_Material provided_
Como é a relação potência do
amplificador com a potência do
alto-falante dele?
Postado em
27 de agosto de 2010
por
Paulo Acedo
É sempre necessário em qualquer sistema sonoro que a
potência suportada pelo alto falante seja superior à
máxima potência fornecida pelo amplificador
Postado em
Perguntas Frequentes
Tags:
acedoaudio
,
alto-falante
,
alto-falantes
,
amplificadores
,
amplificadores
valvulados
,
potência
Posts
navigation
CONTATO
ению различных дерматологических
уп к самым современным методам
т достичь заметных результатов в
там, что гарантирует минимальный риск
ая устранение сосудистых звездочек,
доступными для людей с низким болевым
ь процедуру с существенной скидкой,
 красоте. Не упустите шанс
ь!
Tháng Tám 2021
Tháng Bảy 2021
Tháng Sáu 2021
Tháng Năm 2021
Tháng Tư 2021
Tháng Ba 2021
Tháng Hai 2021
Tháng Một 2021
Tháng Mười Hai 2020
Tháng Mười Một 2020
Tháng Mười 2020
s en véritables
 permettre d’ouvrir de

--

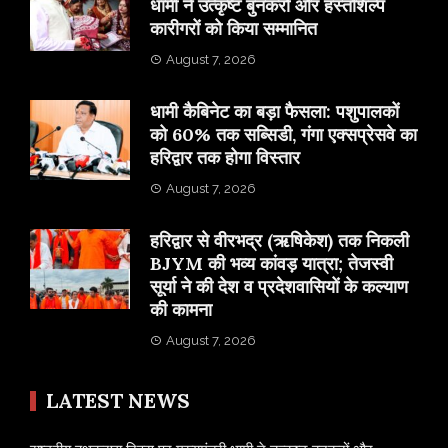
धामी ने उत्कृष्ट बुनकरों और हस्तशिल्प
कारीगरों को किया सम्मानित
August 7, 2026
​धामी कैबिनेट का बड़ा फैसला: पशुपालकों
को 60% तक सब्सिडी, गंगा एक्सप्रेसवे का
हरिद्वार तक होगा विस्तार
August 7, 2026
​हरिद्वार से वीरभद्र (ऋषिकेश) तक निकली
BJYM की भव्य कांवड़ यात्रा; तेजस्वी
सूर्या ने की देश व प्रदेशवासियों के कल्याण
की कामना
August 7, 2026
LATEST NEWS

==

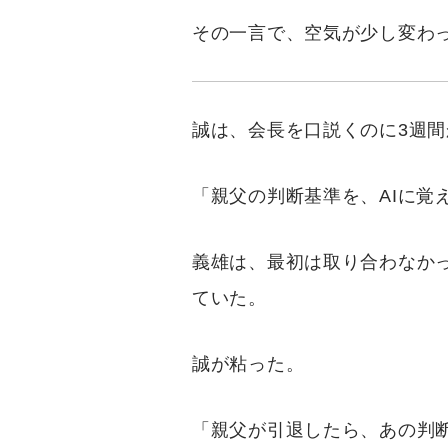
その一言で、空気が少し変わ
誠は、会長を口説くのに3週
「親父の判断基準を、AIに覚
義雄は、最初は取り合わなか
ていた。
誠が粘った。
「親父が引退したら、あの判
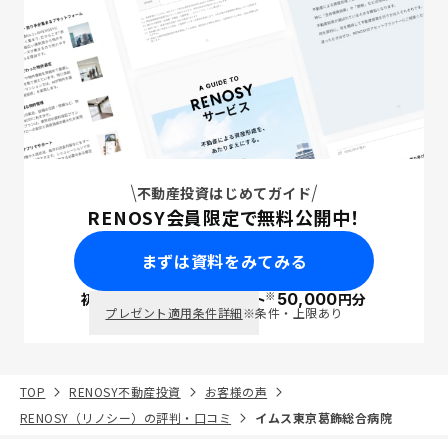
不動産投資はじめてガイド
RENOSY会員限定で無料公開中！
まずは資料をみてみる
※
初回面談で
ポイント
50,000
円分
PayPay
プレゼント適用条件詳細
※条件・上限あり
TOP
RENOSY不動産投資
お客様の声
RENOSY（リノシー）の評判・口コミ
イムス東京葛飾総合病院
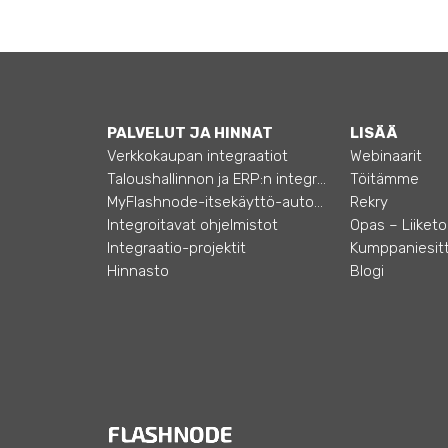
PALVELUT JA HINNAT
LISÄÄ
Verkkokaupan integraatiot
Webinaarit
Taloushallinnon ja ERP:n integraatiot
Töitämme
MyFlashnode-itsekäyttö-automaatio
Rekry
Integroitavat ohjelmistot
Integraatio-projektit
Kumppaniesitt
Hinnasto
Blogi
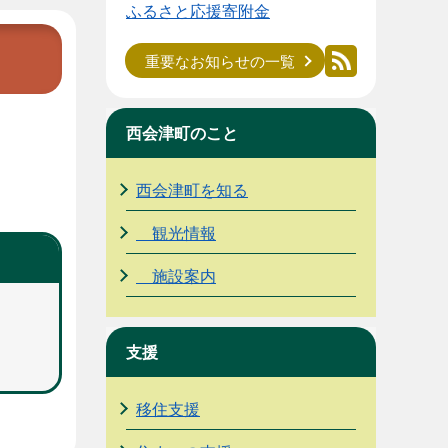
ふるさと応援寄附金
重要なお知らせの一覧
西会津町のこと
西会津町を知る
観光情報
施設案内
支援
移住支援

_Task description_
Please filter the listing down to lines that include the word "Tháng".

_Solved problem_
Tháng Tám 2021
Tháng Bảy 2021
Tháng Sáu 2021
Tháng Năm 2021
Tháng Tư 2021
Tháng Ba 2021
Tháng Hai 2021
Tháng Một 2021
Tháng Mười Hai 2020
Tháng Mười Một 2020
Tháng Mười 2020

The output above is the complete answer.